Saturday, October 23Digital Marketing Journals

Voice Recognition Bakery Solution | by KaiChin Huang | Jun, 2021


Project set up

I follow through the follow guilde to set up my voice kit, including the API credential for Google Voice to text.

Scraping data

Here is where I get all my data, and I use Beautiful4 to retrieve necessary information such as Date, Quantity, Product, Customer, and Dayref to store into panda dataframe. I also clean the data here by coverting all the DayRef cells display ‘#N/A’ to ‘yesterday’, lowercase all the letters, and remove parenthesis.

All the data is stored in one Orders dataframe.

Orders Dataframe

Transform Speech to Text

I call Google Speech to Text API to convert the speech to text, however for this project, there are a lot of product names and customer names which aren’t standard english words, so I have to pass these non-standard product names and customer names to the API as hint words so it can recognize them better.

Besides if the user mention a number in the question.

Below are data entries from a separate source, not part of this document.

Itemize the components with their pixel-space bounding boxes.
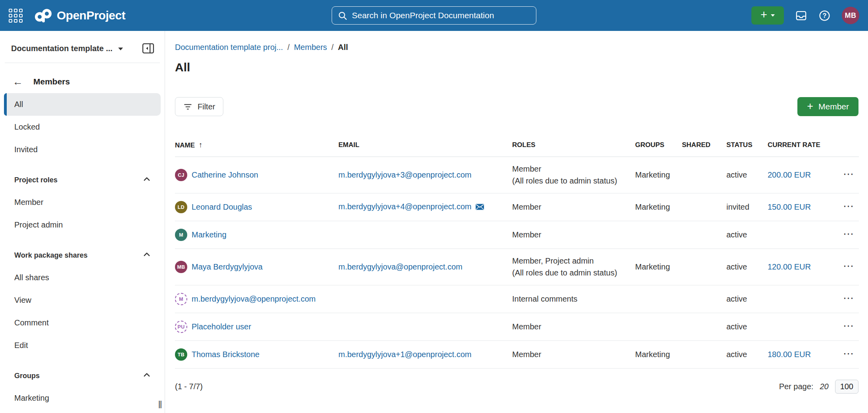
sidebar-item-locked[interactable]: Locked: [4, 116, 161, 138]
sidebar-item-view[interactable]: View: [4, 289, 161, 312]
avatar: TB: [175, 348, 187, 361]
plus-icon: +: [760, 9, 767, 21]
page-title: All: [175, 61, 858, 74]
column-header-email[interactable]: EMAIL: [338, 141, 512, 157]
breadcrumb-item-documentation-template-proj-[interactable]: Documentation template proj...: [175, 43, 283, 52]
member-status-cell: active: [726, 285, 768, 313]
member-rate-link[interactable]: 120.00 EUR: [768, 262, 811, 271]
sidebar-section-project-roles[interactable]: Project roles: [14, 172, 150, 188]
member-email-link[interactable]: m.berdygylyjova@openproject.com: [338, 262, 463, 271]
logo-text: OpenProject: [57, 9, 125, 22]
member-email-link[interactable]: m.berdygylyjova+1@openproject.com: [338, 350, 471, 359]
table-header-row: NAME↑EMAILROLESGROUPSSHAREDSTATUSCURRENT…: [175, 141, 859, 157]
avatar: M: [175, 293, 187, 305]
member-status-cell: active: [726, 221, 768, 249]
sidebar-item-project-admin[interactable]: Project admin: [4, 214, 161, 236]
members-table: NAME↑EMAILROLESGROUPSSHAREDSTATUSCURRENT…: [175, 141, 859, 369]
collapse-sidebar-button[interactable]: [142, 43, 154, 54]
column-header-shared[interactable]: SHARED: [682, 141, 726, 157]
add-member-button[interactable]: + Member: [797, 97, 858, 116]
column-header-name[interactable]: NAME↑: [175, 141, 338, 157]
member-shared-cell: [682, 221, 726, 249]
member-roles-cell: Member: [512, 221, 635, 249]
sidebar-item-all[interactable]: All: [4, 93, 161, 116]
member-rate-cell: [768, 221, 827, 249]
row-menu-button[interactable]: ⋯: [843, 350, 854, 357]
member-rate-link[interactable]: 180.00 EUR: [768, 350, 811, 359]
help-button[interactable]: ?: [818, 10, 831, 22]
per-page-option-100[interactable]: 100: [835, 380, 858, 394]
member-name-link[interactable]: Maya Berdygylyjova: [192, 262, 263, 272]
sidebar-section-work-package-shares[interactable]: Work package shares: [14, 247, 150, 263]
chevron-down-icon: [118, 48, 123, 50]
member-rate-link[interactable]: 150.00 EUR: [768, 203, 811, 211]
breadcrumb-item-members[interactable]: Members: [294, 43, 327, 52]
column-header-status[interactable]: STATUS: [726, 141, 768, 157]
member-name-link[interactable]: Catherine Johnson: [192, 170, 258, 180]
sidebar-item-member[interactable]: Member: [4, 191, 161, 214]
member-email-link[interactable]: m.berdygylyjova+4@openproject.com: [338, 202, 471, 211]
member-rate-cell: 200.00 EUR: [768, 157, 827, 193]
member-name-link[interactable]: Thomas Brickstone: [192, 350, 259, 359]
member-rate-link[interactable]: 200.00 EUR: [768, 170, 811, 179]
filter-button[interactable]: Filter: [175, 97, 223, 116]
sidebar-item-edit[interactable]: Edit: [4, 334, 161, 357]
column-header-current-rate[interactable]: CURRENT RATE: [768, 141, 827, 157]
member-email-link[interactable]: m.berdygylyjova+3@openproject.com: [338, 170, 471, 179]
member-actions-cell: ⋯: [827, 313, 859, 341]
member-rate-cell: 150.00 EUR: [768, 193, 827, 221]
member-name-link[interactable]: Leonard Douglas: [192, 203, 252, 212]
sidebar-item-invited[interactable]: Invited: [4, 138, 161, 161]
row-menu-button[interactable]: ⋯: [843, 231, 854, 237]
openproject-logo[interactable]: OpenProject: [34, 8, 125, 23]
sidebar-item-comment[interactable]: Comment: [4, 312, 161, 334]
row-menu-button[interactable]: ⋯: [843, 263, 854, 269]
members-menu-header: ← Members: [13, 76, 154, 87]
member-email-cell: [338, 313, 512, 341]
row-menu-button[interactable]: ⋯: [843, 171, 854, 177]
per-page-option-20[interactable]: 20: [820, 382, 828, 391]
member-actions-cell: ⋯: [827, 285, 859, 313]
project-selector[interactable]: Documentation template ...: [11, 44, 123, 53]
sidebar-item-all-shares[interactable]: All shares: [4, 266, 161, 289]
table-row: PUPlaceholder userMemberactive⋯: [175, 313, 859, 341]
apps-menu-button[interactable]: [9, 9, 23, 23]
filter-icon: [183, 102, 192, 111]
member-actions-cell: ⋯: [827, 341, 859, 369]
member-roles: Member: [512, 350, 632, 359]
row-menu-button[interactable]: ⋯: [843, 203, 854, 209]
per-page-options: 20100: [820, 380, 858, 394]
member-shared-cell: [682, 157, 726, 193]
waffle-dot: [14, 14, 17, 17]
member-roles: Member, Project admin: [512, 256, 632, 266]
column-header-groups[interactable]: GROUPS: [635, 141, 682, 157]
member-name-link[interactable]: Marketing: [192, 230, 227, 239]
sidebar-section-title: Groups: [14, 372, 40, 380]
row-menu-button[interactable]: ⋯: [843, 295, 854, 301]
sidebar-item-label: Marketing: [14, 394, 49, 403]
sidebar-resize-handle[interactable]: ‖: [158, 400, 162, 410]
member-rate-cell: [768, 285, 827, 313]
sidebar-section-groups[interactable]: Groups: [14, 368, 150, 384]
row-menu-button[interactable]: ⋯: [843, 323, 854, 329]
column-header-actions: [827, 141, 859, 157]
member-name-link[interactable]: Placeholder user: [192, 322, 251, 331]
waffle-dot: [19, 14, 23, 17]
column-label: CURRENT RATE: [768, 141, 820, 149]
column-header-roles[interactable]: ROLES: [512, 141, 635, 157]
per-page-label: Per page:: [779, 382, 814, 391]
notifications-inbox-button[interactable]: [795, 10, 807, 22]
quick-add-button[interactable]: +: [751, 6, 784, 25]
user-avatar[interactable]: MB: [842, 7, 859, 24]
member-roles: Member: [512, 203, 632, 212]
back-arrow-icon[interactable]: ←: [13, 76, 23, 87]
member-name-cell: PUPlaceholder user: [175, 313, 338, 341]
member-name-link[interactable]: m.berdygylyjova@openproject.com: [192, 294, 316, 304]
sidebar-item-marketing[interactable]: Marketing: [4, 387, 161, 409]
search-input[interactable]: [352, 11, 530, 20]
member-name-wrap: CJCatherine Johnson: [175, 169, 335, 181]
member-actions-cell: ⋯: [827, 193, 859, 221]
member-name-wrap: PUPlaceholder user: [175, 321, 335, 333]
table-row: LDLeonard Douglasm.berdygylyjova+4@openp…: [175, 193, 859, 221]
member-actions-cell: ⋯: [827, 157, 859, 193]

Sometimes the recognition is smart enough to change it to Arabic numerals, but sometimes it won’t, so I will need to handle that situation as well by converting all numbers to Arabic numerals.

The system will get triggerd by “Hey Google” followed by questions. And it will terminate when user say GoodBye !

Intent Classification Model

Currently the model will classify query into one of four categories. These four categories are:

  • customerOrder: what is scout order for tomorrow?
  • productOrder: what is mini croissant order for tomorrow?
  • who: Who gets 10 plain croissants today?
  • quantity: How many baguettes does Novo get today?

Since I only got few questions from the client, so I generate my own questions for that I extract all product names, customer names and times. I use a list of common prefix combined with random entity names to generate quesions. Each category will have 500 training questions.

Common Prefix for customerOrder:
['what is ', 'tell me about ', 'I want to know ', 'do you know ']
Common Prefix for productOrder:
[‘what is ‘, ‘tell me about ‘, ‘I want to know ‘, ‘do you know ‘, ‘can you tell me ‘]
Common Prefix for who:
['who ', 'tell me who ', 'I want to know who ', 'do you know who ']
Common Prefix for quantity:
['how many ', 'tell me how many ']

I have used the Multinomial Naive Bayes algorithm for prediction because I find it easy to implement and it has high accuracy.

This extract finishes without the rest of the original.